70 milyardan fazla DNS kaydının analizi, yeni bir gelişmiş kötü amaçlı yazılım araç setinin keşfedilmesine yol açtı. yem köpek kurumsal ağları hedefliyor.
yem köpekadından da anlaşılacağı gibi kaçamaklıdır ve herhangi bir şüphe uyandırmayacak şekilde bir dizi sorgunun komuta ve kontrol (C2) alanlarına iletildiği stratejik alan eskitme ve DNS sorgusu salma gibi teknikler kullanır.
Infoblox, “Decoy Dog, özellikle etki alanlarını DNS düzeyinde incelerken, onu benzersiz bir şekilde tanımlanabilir kılan oldukça sıra dışı özelliklere sahip uyumlu bir araç setidir.” söz konusu geçen ayın sonlarında yayınlanan bir danışma belgesinde.
Anormal DNS işaretleme etkinliğinin ardından Nisan 2023’ün başlarında kötü amaçlı yazılımı tanımlayan siber güvenlik firması, alışılmadık özelliklerinin, saldırı altyapısının parçası olan ek etki alanlarını eşlemesine izin verdiğini söyledi.
Bununla birlikte, California merkezli şirkete göre, Decoy Dog’un vahşi ortamda kullanımı “çok nadir” ve DNS imzası, internetteki 370 milyon aktif alanın %0,0000027’sinden daha azıyla eşleşiyor.

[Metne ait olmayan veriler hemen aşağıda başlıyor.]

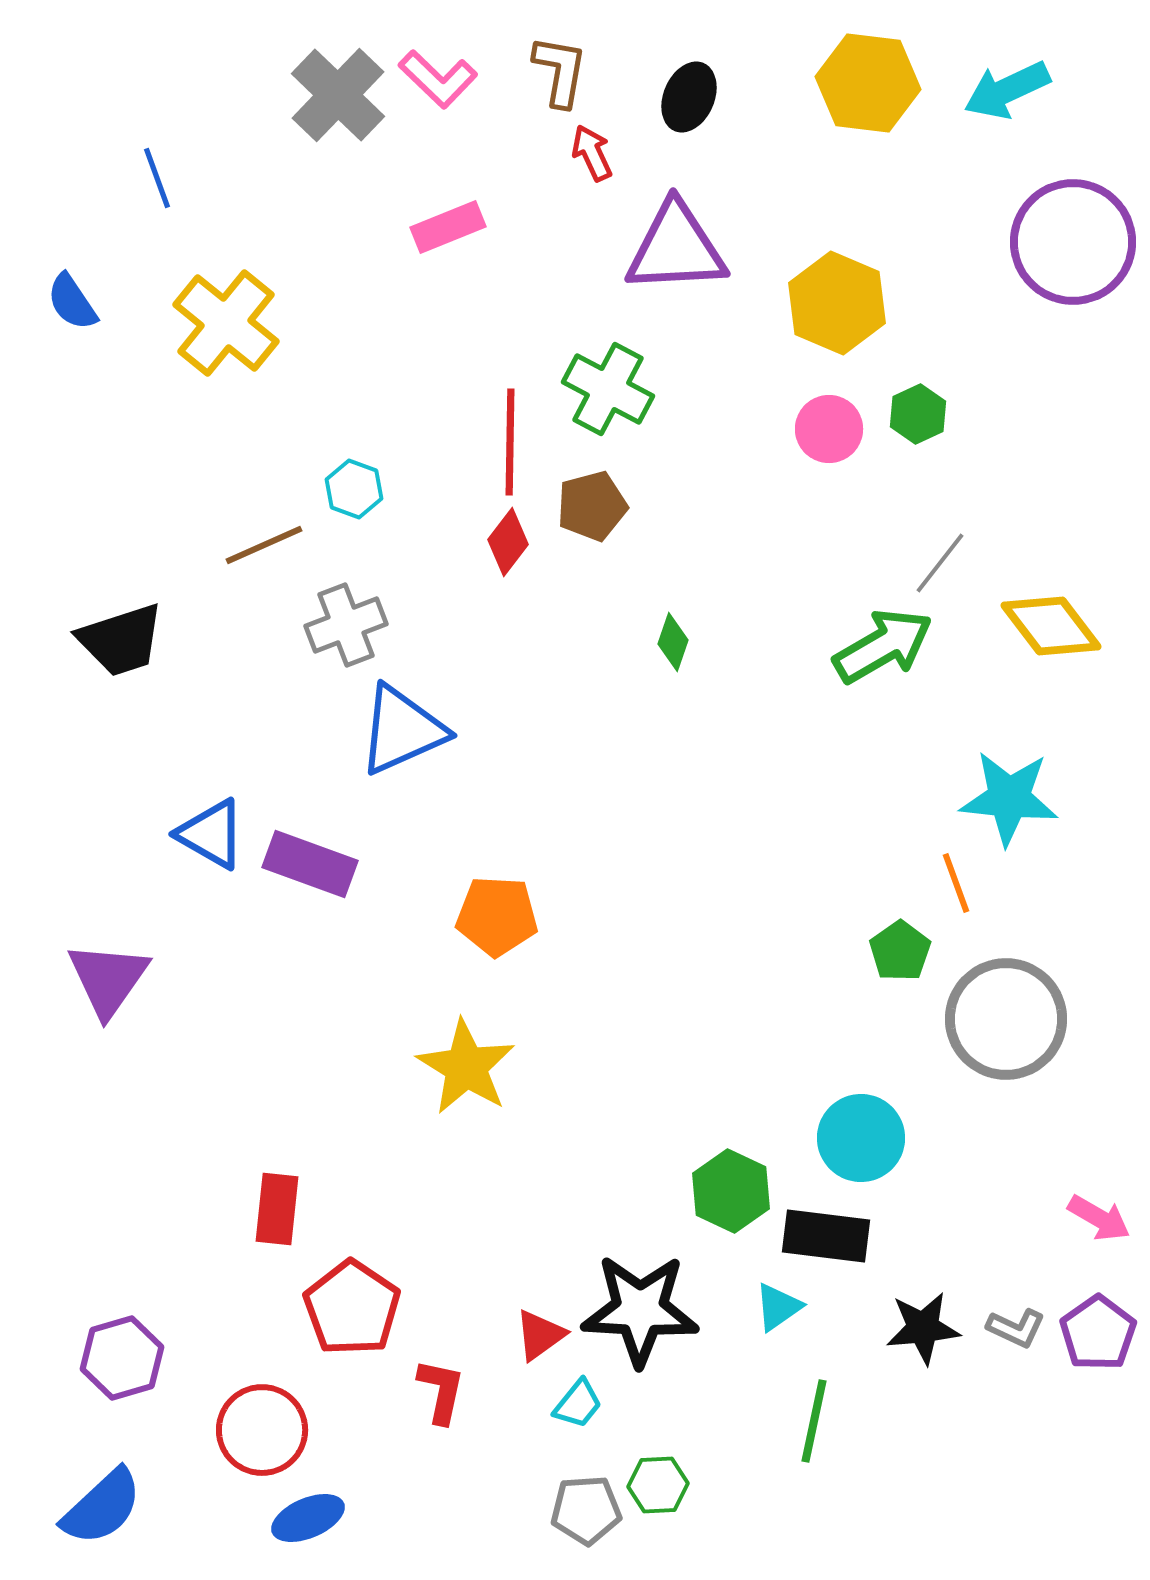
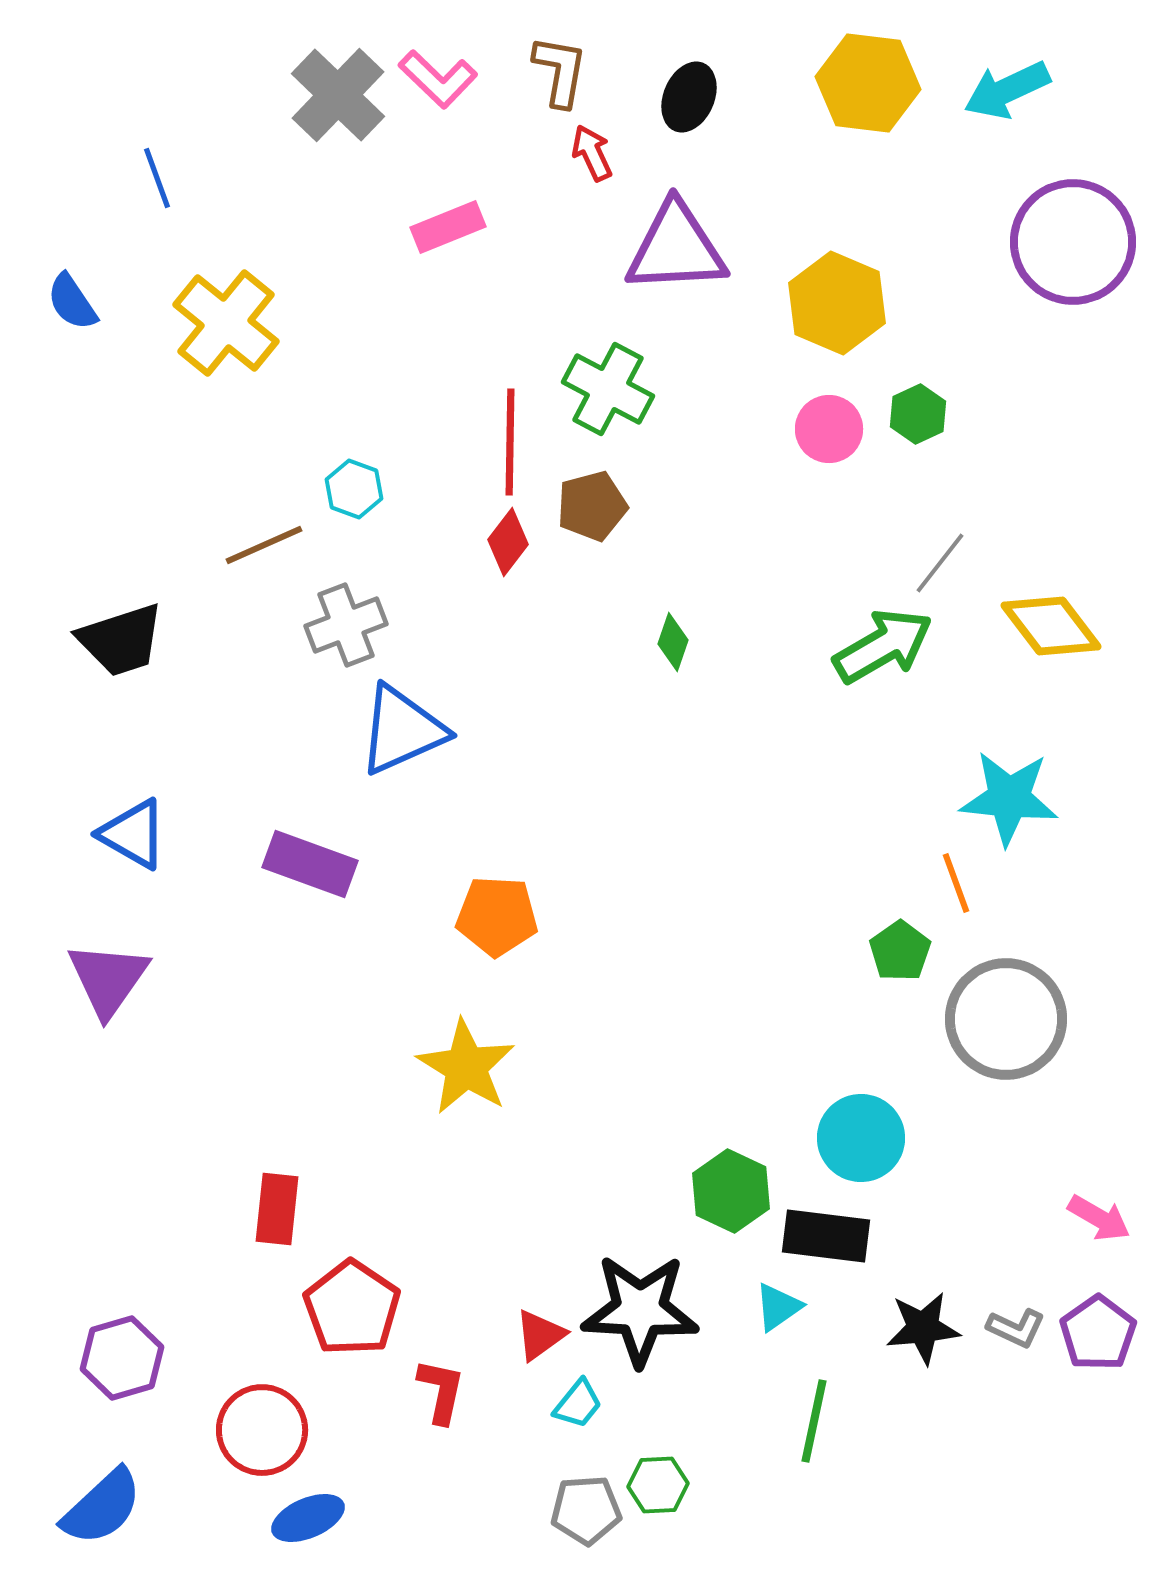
blue triangle at (211, 834): moved 78 px left
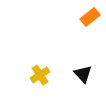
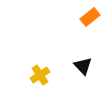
black triangle: moved 8 px up
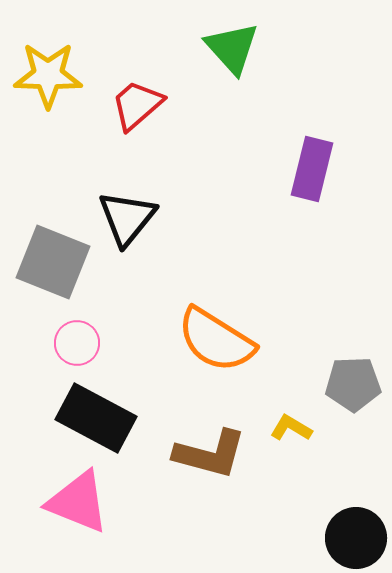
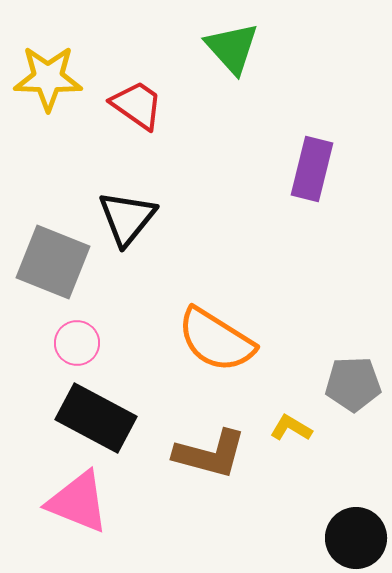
yellow star: moved 3 px down
red trapezoid: rotated 76 degrees clockwise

Araç setinin ana bileşenlerinden biri, Pupy RAT adlı bir yöntemle sunulan açık kaynaklı bir trojandır. DNS tünellemeburada DNS sorguları ve yanıtları, yükleri gizlice bırakmak için bir C2 olarak kullanılır.
Aktörün bu kampanyaya dahil olduğunu gösteren hiçbir kanıt olmamasına rağmen, çapraz platform Pupy RAT kullanımının geçmişte Earth Berberoka (aka GamblingPuppet) gibi Çin’den ulus-devlet aktörleriyle bağlantılı olduğunu belirtmekte fayda var.
Decoy Dog hakkında daha fazla araştırma, operasyonun keşfedilmesinden en az bir yıl önce kurulduğunu ve bugüne kadar tespit edilen üç farklı altyapı konfigürasyonunun olduğunu gösteriyor.
Gerçek Zamanlı Koruma ile Fidye Yazılımını Durdurmayı Öğrenin
Web seminerimize katılın ve gerçek zamanlı MFA ve hizmet hesabı koruması ile fidye yazılımı saldırılarını nasıl durduracağınızı öğrenin.
Diğer bir önemli husus, Decoy Dog etki alanlarıyla ilişkili olağandışı DNS işaretleme davranışıdır; öyle ki, radarın altından uçmak için periyodik, ancak seyrek DNS istekleri modeline bağlı kalırlar.
“Tuzak Köpek etki alanları Infoblox, paylaşılan kayıt şirketlerine, ad sunucularına, IP’lere ve dinamik DNS sağlayıcılarına göre birlikte gruplandırılabilir” dedi.
“Decoy Dog etki alanları arasındaki diğer ortak yönler göz önüne alındığında, bu, ya bir tehdit aktörünün taktiklerini kademeli olarak geliştirdiğinin ya da aynı araç takımını farklı altyapılarda dağıtan birden fazla tehdit aktörünün göstergesidir.”